Provided records:

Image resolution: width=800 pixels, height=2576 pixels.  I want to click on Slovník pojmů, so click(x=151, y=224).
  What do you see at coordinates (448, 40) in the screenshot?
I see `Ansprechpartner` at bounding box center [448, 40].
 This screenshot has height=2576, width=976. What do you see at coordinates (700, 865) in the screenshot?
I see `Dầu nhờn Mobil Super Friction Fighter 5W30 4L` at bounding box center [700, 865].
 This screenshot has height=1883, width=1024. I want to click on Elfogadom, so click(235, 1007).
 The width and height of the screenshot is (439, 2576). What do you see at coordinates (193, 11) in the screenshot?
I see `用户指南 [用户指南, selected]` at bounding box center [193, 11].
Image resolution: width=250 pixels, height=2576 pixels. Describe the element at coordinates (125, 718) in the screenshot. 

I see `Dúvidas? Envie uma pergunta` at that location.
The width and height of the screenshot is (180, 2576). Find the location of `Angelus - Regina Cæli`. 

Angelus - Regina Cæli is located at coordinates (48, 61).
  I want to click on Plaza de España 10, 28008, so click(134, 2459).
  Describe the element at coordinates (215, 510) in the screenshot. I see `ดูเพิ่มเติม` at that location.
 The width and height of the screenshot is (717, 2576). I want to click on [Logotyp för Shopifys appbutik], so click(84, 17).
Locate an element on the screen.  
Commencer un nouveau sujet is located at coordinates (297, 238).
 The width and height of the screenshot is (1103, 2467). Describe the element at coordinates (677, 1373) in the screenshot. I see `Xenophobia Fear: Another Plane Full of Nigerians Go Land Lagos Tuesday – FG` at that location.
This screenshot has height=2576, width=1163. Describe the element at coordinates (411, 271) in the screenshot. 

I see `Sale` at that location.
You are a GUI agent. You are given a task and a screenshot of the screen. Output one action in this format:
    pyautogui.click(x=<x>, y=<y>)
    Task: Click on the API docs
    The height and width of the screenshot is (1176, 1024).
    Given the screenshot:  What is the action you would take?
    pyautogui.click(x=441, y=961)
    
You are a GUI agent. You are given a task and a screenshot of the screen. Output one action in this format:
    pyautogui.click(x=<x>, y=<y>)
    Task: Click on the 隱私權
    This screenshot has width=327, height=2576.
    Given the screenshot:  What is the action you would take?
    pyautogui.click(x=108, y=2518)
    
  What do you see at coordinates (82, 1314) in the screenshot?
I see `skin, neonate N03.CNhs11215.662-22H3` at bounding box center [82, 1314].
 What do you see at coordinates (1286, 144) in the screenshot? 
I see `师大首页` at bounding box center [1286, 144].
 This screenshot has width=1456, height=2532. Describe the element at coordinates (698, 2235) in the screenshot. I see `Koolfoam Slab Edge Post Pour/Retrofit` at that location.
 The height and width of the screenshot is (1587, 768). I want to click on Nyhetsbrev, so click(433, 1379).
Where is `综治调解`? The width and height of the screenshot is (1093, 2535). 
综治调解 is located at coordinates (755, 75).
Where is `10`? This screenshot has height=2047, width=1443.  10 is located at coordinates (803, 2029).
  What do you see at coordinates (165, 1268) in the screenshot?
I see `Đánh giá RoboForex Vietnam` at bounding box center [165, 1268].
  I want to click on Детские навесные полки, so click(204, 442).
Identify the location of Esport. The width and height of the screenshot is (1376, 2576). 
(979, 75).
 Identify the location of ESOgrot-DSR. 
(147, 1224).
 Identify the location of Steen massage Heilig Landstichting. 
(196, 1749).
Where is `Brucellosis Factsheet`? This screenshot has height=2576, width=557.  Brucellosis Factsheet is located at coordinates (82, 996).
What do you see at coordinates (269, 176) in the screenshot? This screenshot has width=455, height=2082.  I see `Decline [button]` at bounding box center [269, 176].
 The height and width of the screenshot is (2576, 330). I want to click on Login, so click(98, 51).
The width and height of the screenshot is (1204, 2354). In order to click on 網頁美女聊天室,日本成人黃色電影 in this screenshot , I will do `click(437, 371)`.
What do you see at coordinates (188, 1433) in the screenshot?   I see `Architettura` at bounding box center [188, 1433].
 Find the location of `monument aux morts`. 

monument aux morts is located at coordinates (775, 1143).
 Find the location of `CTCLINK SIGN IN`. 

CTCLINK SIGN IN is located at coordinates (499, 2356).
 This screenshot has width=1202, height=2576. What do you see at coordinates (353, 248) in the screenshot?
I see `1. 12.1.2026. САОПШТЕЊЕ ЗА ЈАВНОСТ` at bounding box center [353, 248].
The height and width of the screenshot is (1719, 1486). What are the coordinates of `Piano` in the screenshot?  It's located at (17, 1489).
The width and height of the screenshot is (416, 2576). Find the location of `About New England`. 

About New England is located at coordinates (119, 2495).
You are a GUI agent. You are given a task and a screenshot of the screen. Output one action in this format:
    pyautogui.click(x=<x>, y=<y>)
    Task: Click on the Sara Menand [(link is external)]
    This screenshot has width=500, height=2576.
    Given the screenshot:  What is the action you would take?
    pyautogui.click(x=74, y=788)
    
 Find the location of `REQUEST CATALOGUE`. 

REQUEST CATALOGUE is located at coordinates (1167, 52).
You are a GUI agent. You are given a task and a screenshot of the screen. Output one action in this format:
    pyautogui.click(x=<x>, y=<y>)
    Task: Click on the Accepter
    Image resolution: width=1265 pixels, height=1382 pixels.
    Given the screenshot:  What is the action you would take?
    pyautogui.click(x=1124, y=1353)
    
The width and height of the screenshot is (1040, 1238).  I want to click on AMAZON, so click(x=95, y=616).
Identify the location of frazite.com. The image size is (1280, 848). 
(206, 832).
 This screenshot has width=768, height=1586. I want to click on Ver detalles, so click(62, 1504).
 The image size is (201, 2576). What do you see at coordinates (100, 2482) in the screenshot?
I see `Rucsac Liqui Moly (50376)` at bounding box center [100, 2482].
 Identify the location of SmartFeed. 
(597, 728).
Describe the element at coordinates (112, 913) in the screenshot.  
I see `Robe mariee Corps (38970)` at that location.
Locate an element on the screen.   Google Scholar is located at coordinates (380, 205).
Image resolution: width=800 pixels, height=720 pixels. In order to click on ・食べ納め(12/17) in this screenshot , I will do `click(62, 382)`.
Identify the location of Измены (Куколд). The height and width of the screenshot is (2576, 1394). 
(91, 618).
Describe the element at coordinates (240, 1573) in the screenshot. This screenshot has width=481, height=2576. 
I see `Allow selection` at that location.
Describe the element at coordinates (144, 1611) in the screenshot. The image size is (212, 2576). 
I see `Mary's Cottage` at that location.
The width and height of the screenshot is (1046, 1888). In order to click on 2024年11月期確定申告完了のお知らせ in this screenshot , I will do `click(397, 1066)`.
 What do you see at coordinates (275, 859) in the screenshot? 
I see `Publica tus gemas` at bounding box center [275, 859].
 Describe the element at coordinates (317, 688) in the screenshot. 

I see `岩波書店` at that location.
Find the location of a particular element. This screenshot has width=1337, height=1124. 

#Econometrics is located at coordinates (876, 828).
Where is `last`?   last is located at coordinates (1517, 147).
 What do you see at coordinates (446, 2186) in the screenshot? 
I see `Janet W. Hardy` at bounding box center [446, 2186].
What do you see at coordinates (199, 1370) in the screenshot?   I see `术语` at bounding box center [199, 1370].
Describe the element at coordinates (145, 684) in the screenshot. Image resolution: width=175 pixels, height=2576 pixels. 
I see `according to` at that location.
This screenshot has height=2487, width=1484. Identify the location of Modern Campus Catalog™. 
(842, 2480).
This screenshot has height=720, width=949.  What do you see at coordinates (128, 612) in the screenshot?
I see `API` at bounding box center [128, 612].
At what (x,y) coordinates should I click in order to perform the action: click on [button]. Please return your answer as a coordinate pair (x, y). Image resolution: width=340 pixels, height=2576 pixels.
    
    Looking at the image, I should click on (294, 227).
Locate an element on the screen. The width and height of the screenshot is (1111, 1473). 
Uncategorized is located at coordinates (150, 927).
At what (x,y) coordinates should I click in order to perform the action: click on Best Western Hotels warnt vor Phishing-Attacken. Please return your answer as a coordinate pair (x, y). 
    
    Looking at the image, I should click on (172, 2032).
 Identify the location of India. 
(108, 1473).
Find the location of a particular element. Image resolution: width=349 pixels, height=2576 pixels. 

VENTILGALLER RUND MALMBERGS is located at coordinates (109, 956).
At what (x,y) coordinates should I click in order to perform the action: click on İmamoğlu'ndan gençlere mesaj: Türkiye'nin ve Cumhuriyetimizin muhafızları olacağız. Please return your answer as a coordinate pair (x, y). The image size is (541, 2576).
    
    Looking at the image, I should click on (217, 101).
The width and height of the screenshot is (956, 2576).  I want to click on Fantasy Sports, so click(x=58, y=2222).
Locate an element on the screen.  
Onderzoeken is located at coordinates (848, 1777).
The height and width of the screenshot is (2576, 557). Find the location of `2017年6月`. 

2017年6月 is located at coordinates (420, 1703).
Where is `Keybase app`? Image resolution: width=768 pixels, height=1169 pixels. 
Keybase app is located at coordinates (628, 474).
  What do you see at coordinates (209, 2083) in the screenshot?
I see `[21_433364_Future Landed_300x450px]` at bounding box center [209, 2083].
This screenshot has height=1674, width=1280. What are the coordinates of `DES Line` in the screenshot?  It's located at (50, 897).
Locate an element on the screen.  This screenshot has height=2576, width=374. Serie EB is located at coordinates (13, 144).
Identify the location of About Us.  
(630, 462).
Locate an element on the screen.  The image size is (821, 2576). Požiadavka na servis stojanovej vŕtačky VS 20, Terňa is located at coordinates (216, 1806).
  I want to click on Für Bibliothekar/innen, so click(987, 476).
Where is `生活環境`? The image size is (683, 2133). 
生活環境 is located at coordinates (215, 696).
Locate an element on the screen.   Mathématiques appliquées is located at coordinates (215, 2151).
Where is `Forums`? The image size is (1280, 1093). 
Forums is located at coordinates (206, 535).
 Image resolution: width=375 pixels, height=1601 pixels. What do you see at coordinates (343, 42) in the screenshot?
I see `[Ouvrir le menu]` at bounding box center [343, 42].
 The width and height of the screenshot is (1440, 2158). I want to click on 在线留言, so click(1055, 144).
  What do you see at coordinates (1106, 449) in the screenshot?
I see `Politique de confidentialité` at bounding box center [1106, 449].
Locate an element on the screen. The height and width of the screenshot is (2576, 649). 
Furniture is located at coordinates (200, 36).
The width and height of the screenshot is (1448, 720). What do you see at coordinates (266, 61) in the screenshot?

About this task:
What lines above contain the word "will"? Please copy each one.

Response:
The width and height of the screenshot is (1204, 2354). In order to click on 網頁美女聊天室,日本成人黃色電影 in this screenshot , I will do `click(437, 371)`.
Image resolution: width=800 pixels, height=720 pixels. In order to click on ・食べ納め(12/17) in this screenshot , I will do `click(62, 382)`.
The width and height of the screenshot is (1046, 1888). In order to click on 2024年11月期確定申告完了のお知らせ in this screenshot , I will do `click(397, 1066)`.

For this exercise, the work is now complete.